Radovan Pavlovski (Радован Павловски) – academician, poet, essayist, travelogue writer, publicist. Born on 23rd November 1937 in Nis, Serbia. Studied law and literature at the University “Ss. Cyril and Methodius” in Skopje. Lived and worked in Zagreb, Croatia (1964-1982) and in Belgrade, SR Yugoslavia (1982-1985). He has lived in Skopje since 1985. Member of the Writers’ Associations of Croatia and Serbia. Member of the Macedonian P.E.N. Centre. Member of the Macedonian Writers’ Association since 1961. Member of the Macedonian Academy of Sciences and Arts.
Author of the following works: Drought, wedding and moving (poetry, 1961), Korabia (poetry, 1964), High noon (poetry, 1966) Boemia of Nature (1969), Through the crack of the sword (poetry, 1971), The sun the serpent knows nothing about (poetry, 1972), The feast (poetry, 1973), Grains (poetry, 1975), Lightnings (poetry, 1978), Guards (poetry, 1980), Plague (poetry, 1984), Unlocking the roads (travelogue, 1986), Keys (poetry, 1986), Marena (poetry, 1986), Selected works in three volumes (1986), Foundation (poetry, 1988), Grains, Lightnings and Keys (trilogy, 1989), The God of the morning (poetry, 1991), What can poetry do? (essays, 1993), The children of the Universe (poetry for children, 1993), Democratic jungle (political essays, 1994), Sound rider (poetry, 1995), The poet’s message to all poets in the World – Struga Poetry Evenings (1995), The Son of the Sun (poetry, 1999), Shield (poetry, 2001), With one eye (poetry, 2002). Author of the Manifestos: The Epic of Voting (co-author, 1960), Manifesto of the Poetic Republic of Zelezna Reka (1990).

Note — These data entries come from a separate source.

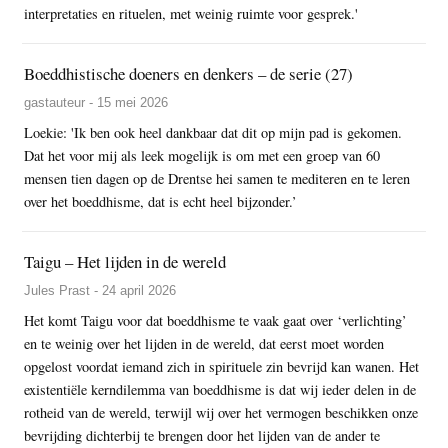
interpretaties en rituelen, met weinig ruimte voor gesprek.'
Boeddhistische doeners en denkers – de serie (27)
gastauteur - 15 mei 2026
Loekie: 'Ik ben ook heel dankbaar dat dit op mijn pad is gekomen.
Dat het voor mij als leek mogelijk is om met een groep van 60
mensen tien dagen op de Drentse hei samen te mediteren en te leren
over het boeddhisme, dat is echt heel bijzonder.’
Taigu – Het lijden in de wereld
Jules Prast - 24 april 2026
Het komt Taigu voor dat boeddhisme te vaak gaat over ‘verlichting’
en te weinig over het lijden in de wereld, dat eerst moet worden
opgelost voordat iemand zich in spirituele zin bevrijd kan wanen. Het
existentiële kerndilemma van boeddhisme is dat wij ieder delen in de
rotheid van de wereld, terwijl wij over het vermogen beschikken onze
bevrijding dichterbij te brengen door het lijden van de ander te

Awards include: “Miladinov brothers”, “11th October”, “Koco Racin”, “Povelba na pecal-barite”, “Goceva povelba”, “Aco Sopov”, “Knizevno zezlo”. Foreign awards: “Mladost”, “Zlatna struna”, “24 Disova prolet”, “Risto Ratkovic”. His poetry book “Grains” has been nominated as best book by the Jugoslav Radio – Television (1975). The manuscript of “The Feast” has received an award for its high artistic merits (poetry, Croatia, 1972). He has received the world’s recognition for entire work – ABN – USA (1998). He has been presented with detailed biography and bibliography in 13th edition of the International publication “Who’s who among intellectuals” (1999) by the International Biographic Centre (Cambridge, England).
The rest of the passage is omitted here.